Rick Esenberg, president and general counsel for the conservative Wisconsin Institute for Law and Liberty, said that could change if someone else, like a private citizen, brings a future lawsuit, and challenges the constitutionality of an executive order. Esenberg argued there's no legal justification for Evers issuing a new emergency order.
"One cannot simply extend those emergency powers in series. We can't simply redeclare the emergency over and over again if it is essentially seen as part of the same problem," Esenberg said.
Esenberg said Evers has another option: He can work with the Legislature, the way the Supreme Court intended.

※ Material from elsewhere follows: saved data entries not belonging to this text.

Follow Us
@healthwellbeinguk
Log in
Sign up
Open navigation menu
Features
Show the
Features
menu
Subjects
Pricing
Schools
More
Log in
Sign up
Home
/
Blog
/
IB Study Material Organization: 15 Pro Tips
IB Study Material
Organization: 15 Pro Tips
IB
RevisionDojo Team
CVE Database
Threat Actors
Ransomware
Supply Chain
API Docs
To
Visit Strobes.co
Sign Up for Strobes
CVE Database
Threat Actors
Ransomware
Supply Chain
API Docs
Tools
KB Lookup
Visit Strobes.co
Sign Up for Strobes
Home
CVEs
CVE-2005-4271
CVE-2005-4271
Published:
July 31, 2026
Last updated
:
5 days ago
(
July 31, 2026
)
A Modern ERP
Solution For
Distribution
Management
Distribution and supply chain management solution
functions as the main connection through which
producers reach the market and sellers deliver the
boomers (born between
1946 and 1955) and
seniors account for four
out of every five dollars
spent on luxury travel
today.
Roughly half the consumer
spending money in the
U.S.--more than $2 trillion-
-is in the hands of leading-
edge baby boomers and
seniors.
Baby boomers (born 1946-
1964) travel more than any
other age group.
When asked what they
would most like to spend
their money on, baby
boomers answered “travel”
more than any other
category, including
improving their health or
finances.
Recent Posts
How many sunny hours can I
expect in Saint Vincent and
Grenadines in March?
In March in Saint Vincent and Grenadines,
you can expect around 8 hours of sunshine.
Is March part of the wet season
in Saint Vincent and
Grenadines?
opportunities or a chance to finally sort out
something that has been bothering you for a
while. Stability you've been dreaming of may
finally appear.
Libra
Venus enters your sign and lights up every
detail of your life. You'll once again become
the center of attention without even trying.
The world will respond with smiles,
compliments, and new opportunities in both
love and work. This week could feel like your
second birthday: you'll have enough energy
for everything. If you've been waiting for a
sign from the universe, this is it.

Mixed Messages On Local Orders
The thing is, GOP leaders like Vos have opposed a statewide mask mandate.
"I don't think we need a mandatory mask requirement, simply from the fact that I think people will do what's right," Vos said on July 8. "They don't need a government mandate to do that."
Vos said that when it comes to local governments, it's a different story. He said he supported the power of local governments, including Milwaukee and Dane County, to issue their own public health orders. Both locations have since issued their own local mask orders.

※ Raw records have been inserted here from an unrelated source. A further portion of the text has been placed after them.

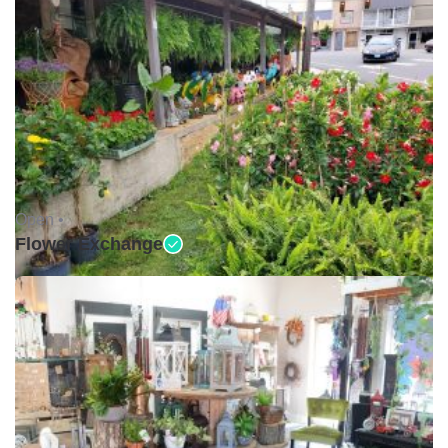
Open •
Flower Exchange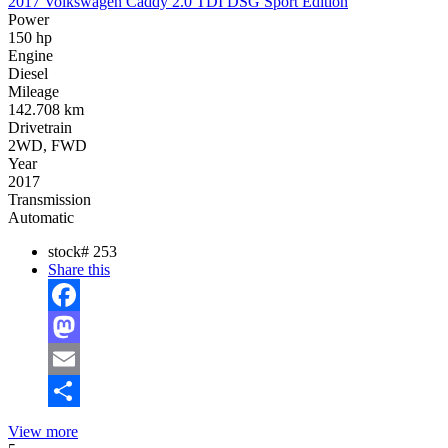
2017 Volkswagen Caddy 2.0 TDI DSG Sport Edition
Power
150 hp
Engine
Diesel
Mileage
142.708 km
Drivetrain
2WD, FWD
Year
2017
Transmission
Automatic
stock#
253
Share this
Facebook
Mastodon
Email
Share
View more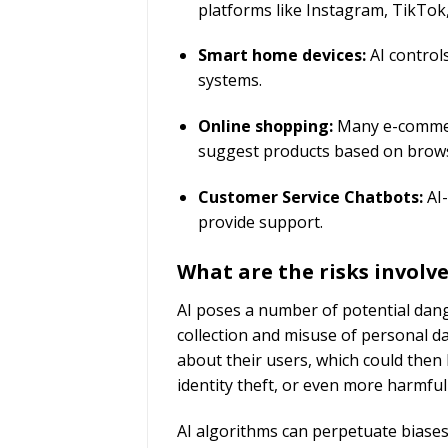
platforms like Instagram, TikTo
Smart home devices:
AI control
systems.
Online shopping:
Many e-commer
suggest products based on brows
Customer Service Chatbots:
AI-
provide support.
What are the risks involv
AI poses a number of potential dang
collection and misuse of personal d
about their users, which could then 
identity theft, or even more harmf
AI algorithms can perpetuate biases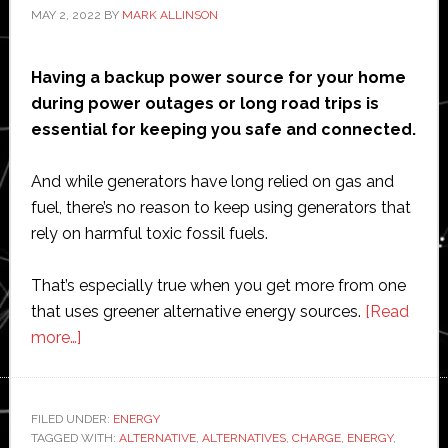
MAY 2, 2022
BY
MARK ALLINSON
Having a backup power source for your home
during power outages or long road trips is
essential for keeping you safe and connected.
And while generators have long relied on gas and
fuel, there’s no reason to keep using generators that
rely on harmful toxic fossil fuels.
That’s especially true when you get more from one
that uses greener alternative energy sources.
[Read
about
more…]
5
Benefits
of
FILED UNDER:
ENERGY
TAGGED WITH:
Green
ALTERNATIVE
,
ALTERNATIVES
,
CHARGE
,
ENERGY
,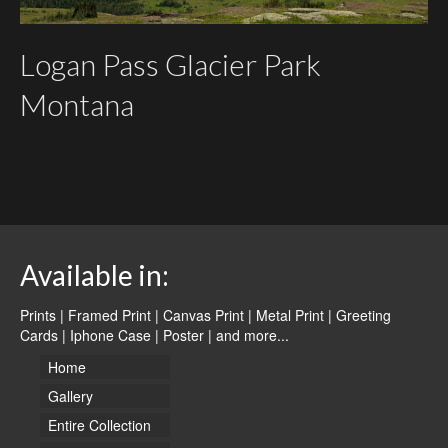
Logan Pass Glacier Park
Montana
Available in:
Prints | Framed Print | Canvas Print | Metal Print | Greeting
Cards | Iphone Case | Poster |
and more...
Home
Gallery
Entire Collection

"I think local governments are doing a very good job," Vos said. "Local governments have the ability to adapt to what they see in their own general region."
In practice, that hasn't always come easy for local governments.

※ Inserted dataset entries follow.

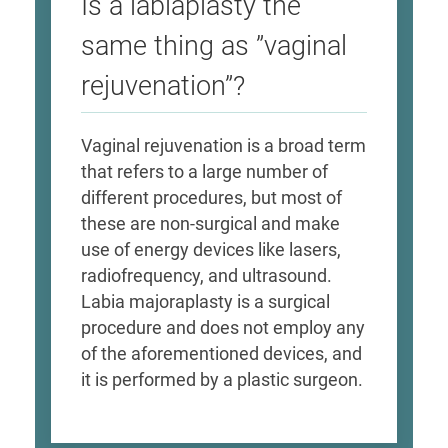
Is a labiaplasty the
same thing as ”vaginal
rejuvenation”?
Vaginal rejuvenation is a broad term
that refers to a large number of
different procedures, but most of
these are non-surgical and make
use of energy devices like lasers,
radiofrequency, and ultrasound.
Labia majoraplasty is a surgical
procedure and does not employ any
of the aforementioned devices, and
it is performed by a plastic surgeon.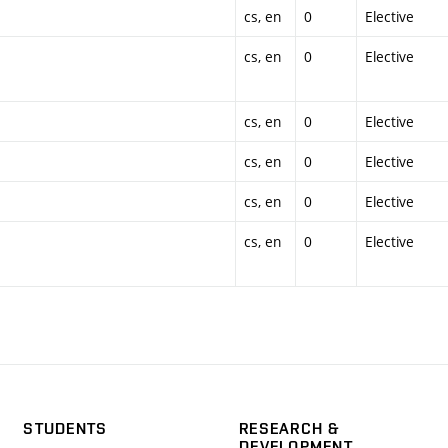
cs, en
0
Elective
cs, en
0
Elective
cs, en
0
Elective
cs, en
0
Elective
cs, en
0
Elective
cs, en
0
Elective
STUDENTS
RESEARCH &
DEVELOPMENT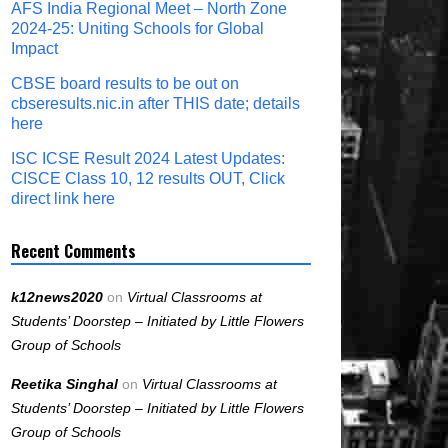
AFS India Regional Meet – North Zone
2024-25: Uniting Schools for Global
Impact
CBSE board results to be out on
cbseresults.nic.in after THIS date; details
here
ISC ICSE Result 2024 Latest Updates:
CISCE Class 10, 12 results OUT, Click
direct link here
Recent Comments
k12news2020
on
Virtual Classrooms at
Students’ Doorstep – Initiated by Little Flowers
Group of Schools
Reetika Singhal
on
Virtual Classrooms at
Students’ Doorstep – Initiated by Little Flowers
Group of Schools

Last month, Winnebago County considered an ordinance to give its health officer broad authority to enforce local public health restrictions. The proposal pulled wording from state law that spells out the powers of local health officers, which include the option to swear in "quarantine guards" if necessary.
Winnebago County Executive Mark Harris said the county was concerned that without taking action, the Supreme Court's ruling would make it hard, if not impossible, to enforce any local health orders.
"And we would be reluctant to issue most orders if we couldn't enforce them," Harris said. "Because then you create an uneven playing field for those that will defy the order versus those that don't."
The Oshkosh Chamber of Commerce and state Rep. Michael Schraa, R-Oshkosh, pushed back, urging people to call the county board and testify against the idea.
The county eventually backed off, but the organized opposition continued.
During a July 21 meeting of the Winnebago County Board, conservatives turned out in force to testify against the idea of a county mask mandate, even though it wasn't even on the agenda.
"You can live without a mask," said Oshkosh resident Thomas Hoversten. "This whole thing is a masquerade."
"I will not comply with a mask mandate," said Oshkosh resident William Smith. "I will not comply with anything you guys try to pass."
Sethi, the population health professor at the UW Madison, said wearing masks has become divisive, but it shouldn't be.
"There are people who question the validity of mask use when the evidence clearly points in the direction of wearing them," Sethi said. "They are effective, and some mask is clearly more effective than no mask."
Mask opponents are vocal, but in other states where COVID-19 cases have surged, polling suggests they're in the minority.
Both states have seen a higher number and percentage of positive COVID-19 cases than Wisconsin, according to data from John Hopkins University adjusted for population and compiled by the website 91-DIVOC. But the number and percentage of positive tests in Wisconsin have been climbing.
In Winnebago County, the number of COVID-19 cases per 100,000 people has been lower than the statewide numbers. But Harris worries that could change.
"Our numbers are still relatively good," Harris said. "But, you know, the places that are having a real crisis could have all said that 60 days ago."